## TASK PROMPT
Your task is to tally the lines of the listing containing the word "July" and report the figure alone.
------------------------------
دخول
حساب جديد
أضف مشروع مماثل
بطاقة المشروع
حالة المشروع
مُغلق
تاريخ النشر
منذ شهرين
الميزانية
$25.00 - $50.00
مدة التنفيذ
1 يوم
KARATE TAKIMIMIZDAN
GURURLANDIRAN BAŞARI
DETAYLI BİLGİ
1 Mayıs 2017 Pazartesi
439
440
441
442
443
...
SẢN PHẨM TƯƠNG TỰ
------------------------------
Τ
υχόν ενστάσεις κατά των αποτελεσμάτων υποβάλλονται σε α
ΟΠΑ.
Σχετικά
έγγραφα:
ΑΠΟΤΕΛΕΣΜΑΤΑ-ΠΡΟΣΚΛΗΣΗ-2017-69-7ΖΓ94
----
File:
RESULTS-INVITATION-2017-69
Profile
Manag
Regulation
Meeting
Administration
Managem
------------------------------
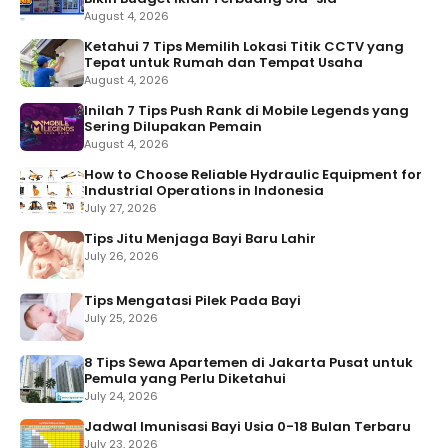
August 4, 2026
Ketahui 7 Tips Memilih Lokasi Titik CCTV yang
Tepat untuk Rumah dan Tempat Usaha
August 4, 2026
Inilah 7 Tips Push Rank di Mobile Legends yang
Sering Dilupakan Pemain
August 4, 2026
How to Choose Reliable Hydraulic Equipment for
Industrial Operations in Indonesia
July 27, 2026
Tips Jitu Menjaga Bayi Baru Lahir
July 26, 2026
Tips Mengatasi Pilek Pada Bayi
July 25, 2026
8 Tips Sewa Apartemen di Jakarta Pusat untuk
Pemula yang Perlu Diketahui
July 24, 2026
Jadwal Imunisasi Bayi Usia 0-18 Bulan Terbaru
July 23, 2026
------------------------------
## SOLUTION FOR THIS EXERCISE
5